Trading - Do we need two character types?

I wrote a lot of stuff on the aRPG topic and I always declared ONE big unsolvable problem design wise - the drop chances.

The people who enjoy trading (not for RM profiting) are those that enjoy faster gear progression since trading allows them to artificially raise their drop chances. The SSF players on the other side prefer slower as possible item progression since this prolongs the in-game play time.

Now here comes the unsolvable problem - EVERY SINGLE player has his own ideal vision for the perfect tuning of drop chances aka how fast the item progression should be.

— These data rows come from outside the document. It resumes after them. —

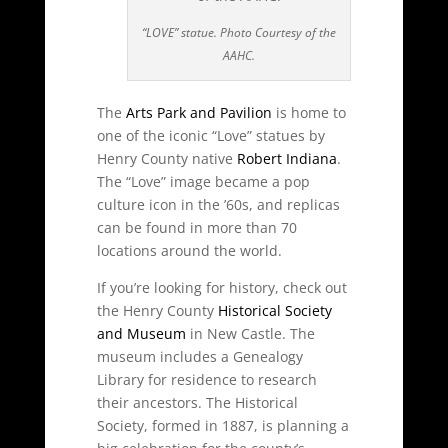
“LOVE” statue. Photo Courtesy of the
AAHC.
The
Arts Park and Pavilion
is home to
one of the iconic “Love” statues by
Henry County native
Robert Indiana
.
The “Love” image became a pop
culture icon in the ’60s, and replicas
can be found in more than 70
locations around the world.
If you’re looking for history, check out
the Henry County
Historical Society
and Museum
in New Castle. The
museum includes a Genealogy
Library for residence to research
their ancestors. The Historical
Society, formed in 1887, is planning a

I’ll quote a guy from reddit touching on this topic regarding to D3:
In this game, there's a metric I like to refer to as Mean Time Between Upgrades, or MTBU. When you first hit 70, your MTBU is pretty low, every single legendary is an upgrade, but legendaries don't drop all that often. It stays pretty steady at that low rate for quite awhile: fewer legendaries you get are upgrades, but your difficulty is higher so you're getting more legendaries. Eventually, your MTBU starts to increase: you're getting even more legendaries, but you have all the peices for your build, so you're waiting on ancients or better rolls. The important part is next: each person has a different MTBU threshold where they're no longer engaged enough to continue playing in the same loop. When players meet their MTBU threshold, they will either change builds, change roles, change classes, or change games entirely.

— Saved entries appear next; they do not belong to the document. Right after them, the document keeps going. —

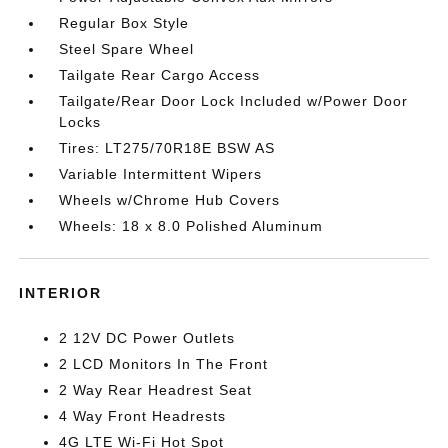
Regular Box Style
Steel Spare Wheel
Tailgate Rear Cargo Access
Tailgate/Rear Door Lock Included w/Power Door
Locks
Tires: LT275/70R18E BSW AS
Variable Intermittent Wipers
Wheels w/Chrome Hub Covers
Wheels: 18 x 8.0 Polished Aluminum
INTERIOR
2 12V DC Power Outlets
2 LCD Monitors In The Front
2 Way Rear Headrest Seat
4 Way Front Headrests
4G LTE Wi-Fi Hot Spot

The trick is to make the game engaging enough and tweak that stat so that players, on average, stay long enough before reaching their MTBU threshold to feel satisfied, so they leave the game with a 'ok that was fun' instead of a 'well that was a waste of time'. Because of course it was a waste of time, the whole thing is just a big slot machine feeding endorphines into your brain. And it's awesome.

The MTBU is mainly the result from how the drop chances in the game are set to be (let’s call this S). And if we have X players in the game we’ll have X preferences about S and MTBU, but in a game where all these X players play together we can’t have X number of S/MTBU, we can ONLY HAVE ONE for each mode.

That’s the unsolvable problem in aRPGs - even if we offer different modes with different MTBU values we can’t make it optimal for all players.

Trading as a system allows those players that enjoy faster item progression to achieve it in a mode with intentionally designed slower item progression. On the other side, dedicated grinders want even slower item progression than the one intended.

It’s an unsolvable problem - ultimately players go to the aRPG that offers them their preferred item progression speed.

And although trading may first look as kind of a solution to the above problem for the players wanting faster item progression, it ultimately eventually forces everyone in that type of item progression as long as there is competition involved.

It’s a huge topic and very few people can grasp it fully. My opinion on it is that trading has to go and there should exist different modes with different drop chances and mechanics.

For example, modes like:

  1. Standard - default drop chances: The place for normal game play and racing competitions.
  2. Ironman - very low drop chances (kind of a poverty mode): The place for those people enjoying the very long grind. Most SSF players would stay here.
  3. Competitive - no farming, items granted: The place where those that don’t enjoy the farming game, but enjoy the actual competition (be it PvP or PvE in the form of Challenge Rifts) can practice it all the time.

Trading as a system however has no place in aRPGs - it serves absolutely no purpose except for making those cheating the intended item progression happier and thus increasing their desire to purchase more MTX.